▸ WHAT YOU NEED TO DO:
From the data that follows, copy every line with the string "child".

▸ Items from a dataset:
# # # # #

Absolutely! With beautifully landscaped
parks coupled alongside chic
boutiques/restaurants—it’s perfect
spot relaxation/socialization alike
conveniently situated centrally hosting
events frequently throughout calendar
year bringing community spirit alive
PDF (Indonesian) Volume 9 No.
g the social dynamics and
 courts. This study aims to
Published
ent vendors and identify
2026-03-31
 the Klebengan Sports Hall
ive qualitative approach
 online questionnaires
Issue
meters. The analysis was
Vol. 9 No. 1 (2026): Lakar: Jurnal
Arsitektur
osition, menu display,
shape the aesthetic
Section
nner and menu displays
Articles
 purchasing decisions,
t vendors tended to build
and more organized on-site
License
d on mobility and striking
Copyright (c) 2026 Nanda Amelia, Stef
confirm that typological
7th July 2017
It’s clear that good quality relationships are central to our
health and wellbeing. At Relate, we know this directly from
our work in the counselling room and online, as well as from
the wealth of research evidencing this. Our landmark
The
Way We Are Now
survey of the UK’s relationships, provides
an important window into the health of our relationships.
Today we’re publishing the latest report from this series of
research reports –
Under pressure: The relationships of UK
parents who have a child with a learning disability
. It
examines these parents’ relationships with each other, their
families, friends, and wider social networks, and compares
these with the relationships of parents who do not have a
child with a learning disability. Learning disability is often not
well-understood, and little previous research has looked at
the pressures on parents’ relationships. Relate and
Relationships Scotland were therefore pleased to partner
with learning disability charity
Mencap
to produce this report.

# # # # #

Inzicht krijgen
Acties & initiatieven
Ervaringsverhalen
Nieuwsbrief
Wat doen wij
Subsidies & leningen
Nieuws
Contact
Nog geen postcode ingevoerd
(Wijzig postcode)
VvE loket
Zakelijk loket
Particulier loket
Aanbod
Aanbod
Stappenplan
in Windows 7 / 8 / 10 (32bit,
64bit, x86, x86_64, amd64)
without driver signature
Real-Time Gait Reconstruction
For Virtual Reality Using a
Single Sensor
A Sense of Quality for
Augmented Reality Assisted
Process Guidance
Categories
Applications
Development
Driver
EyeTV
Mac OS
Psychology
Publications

# # # # #

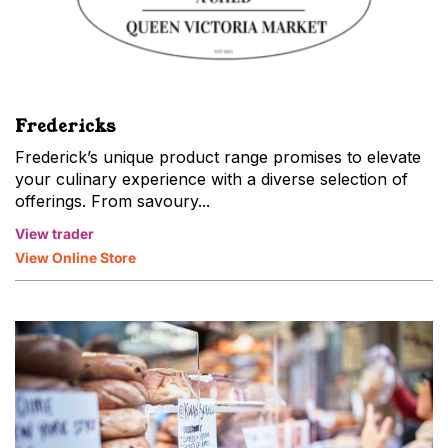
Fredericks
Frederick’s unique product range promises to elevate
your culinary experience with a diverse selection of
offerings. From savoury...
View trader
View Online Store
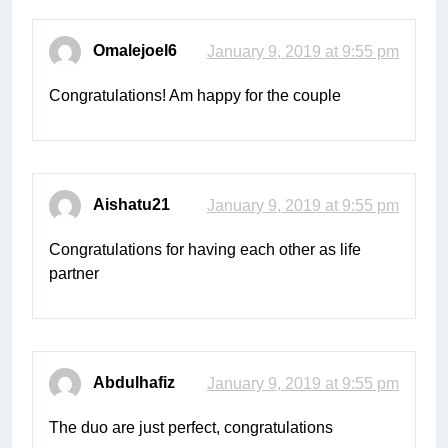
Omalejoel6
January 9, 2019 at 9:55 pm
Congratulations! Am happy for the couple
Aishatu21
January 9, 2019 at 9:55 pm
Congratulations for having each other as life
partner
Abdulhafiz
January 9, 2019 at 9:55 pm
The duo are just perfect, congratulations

# # # # #

▸ SOLUTION TO THIS TASK:
parents who have a child with a learning disability
child with a learning disability. Learning disability is often not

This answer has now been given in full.